All pictures must be left out as you transcribe the lines from the first line of the data to the line containing "והמשיכו למשימה הבאה", both included.

■ ■ ■ ■ ■

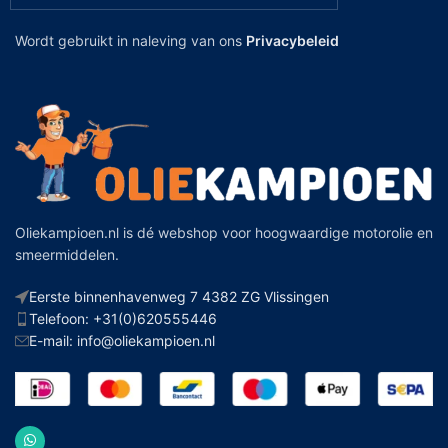
Wordt gebruikt in naleving van ons
Privacybeleid
Oliekampioen.nl is dé webshop voor hoogwaardige motorolie en
smeermiddelen.
Eerste binnenhavenweg 7 4382 ZG Vlissingen
Telefoon: +31(0)620555446
E-mail: info@oliekampioen.nl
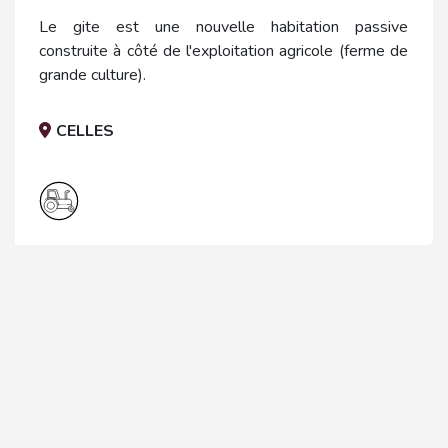
Le gite est une nouvelle habitation passive
construite à côté de l'exploitation agricole (ferme de
grande culture).
CELLES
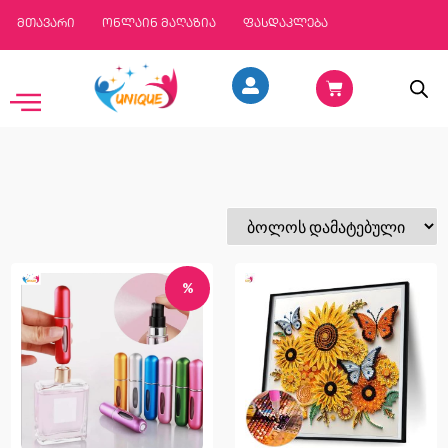
მთავარი
ონლაინ მაღაზია
ფასდაკლება
%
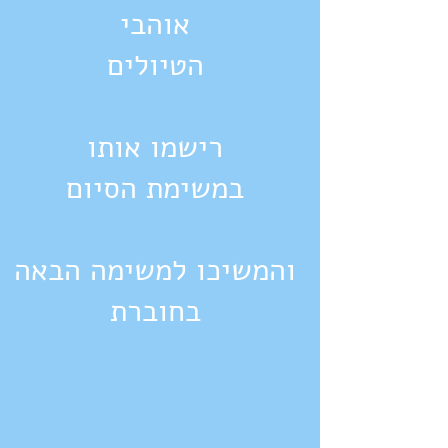
אוהבי
הטיולים
רישמו אותו
במשימת הסיום
והמשיכו למשימה הבאה
בחוברת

■ ■ ■ ■ ■

- Answer below -
Wordt gebruikt in naleving van ons
Privacybeleid
Oliekampioen.nl is dé webshop voor hoogwaardige motorolie en
smeermiddelen.
Eerste binnenhavenweg 7 4382 ZG Vlissingen
Telefoon: +31(0)620555446
E-mail: info@oliekampioen.nl
Le gite est une nouvelle habitation passive
construite à côté de l'exploitation agricole (ferme de
grande culture).
CELLES
მთავარი
ონლაინ მაღაზია
ფასდაკლება
%
אוהבי
הטיולים
רישמו אותו
במשימת הסיום
והמשיכו למשימה הבאה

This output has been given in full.